The immediate market reaction was mixed. While the S&P 500 fell, the dollar rose to a 13‑month high on safe‑haven demand, and the euro slipped below the 1.1350 yearly low [1]. Oil prices dropped 2% to a four‑month trough as shipping through the Strait of Hormuz resumed, easing supply concerns [1]. Investors now look to Micron Technology’s earnings after the close; the chipmaker, a key AI supplier, is expected to post $33.5 billion in revenue and an 81% gross margin, with its stock up roughly 370% year‑to‑date despite a recent 13% dip [1].

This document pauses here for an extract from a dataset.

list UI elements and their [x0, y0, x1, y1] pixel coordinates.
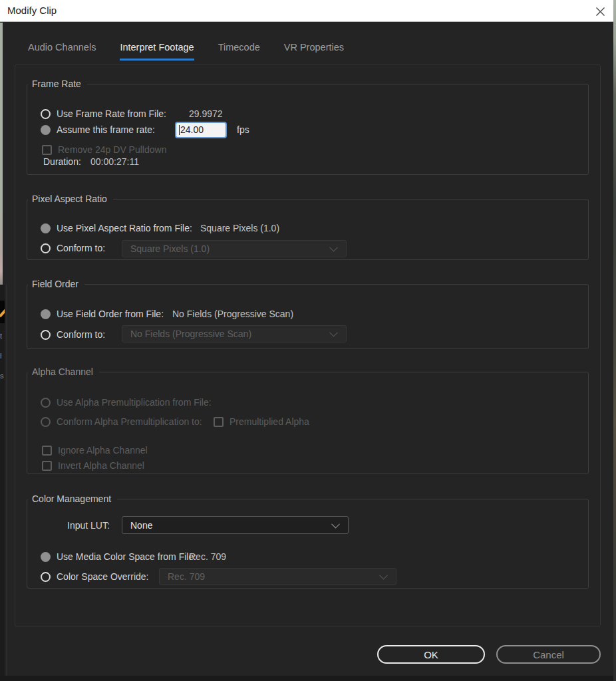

Manoj Bahety of Carnelian argues that the AI frenzy has entered a “FOMO” stage, where investors chase inflated price tags rather than solid return‑on‑invested‑capital metrics [2]. He warns that the concentration of AI exposure—U.S. tech names account for about a third of the S&P 500, and TSMC alone makes up over 40% of Taiwan’s market—means a slowdown could reverberate across multiple geographies [2]. The current environment mirrors previous cycles where large IPOs clustered at market peaks and later fell 70‑95% [2].
The S&P’s drop highlights a pivotal moment: if AI spending fails to meet lofty expectations, the sector’s lofty valuations could face a sharper correction, testing whether the market’s recent rally was driven by fundamentals or by a speculative AI bubble.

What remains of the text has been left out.